Dataset entries
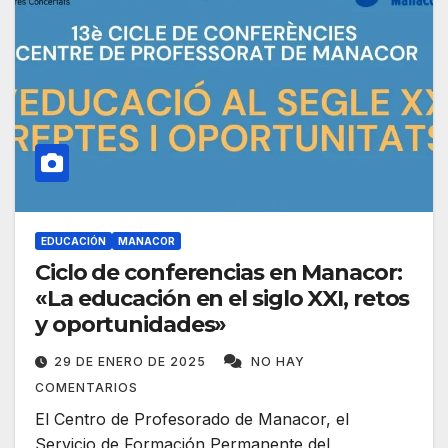
EDUCACIÓN
MANACOR
Ciclo de conferencias en Manacor:
«La educación en el siglo XXI, retos
y oportunidades»
29 DE ENERO DE 2025
NO HAY
COMENTARIOS
El Centro de Profesorado de Manacor, el
Servicio de Formación Permanente del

_How to complete this task_
The full set of entries should be transcribed exactly, pictures left aside.

_The completed task_
EDUCACIÓN
MANACOR
Ciclo de conferencias en Manacor:
«La educación en el siglo XXI, retos
y oportunidades»
29 DE ENERO DE 2025
NO HAY
COMENTARIOS
El Centro de Profesorado de Manacor, el
Servicio de Formación Permanente del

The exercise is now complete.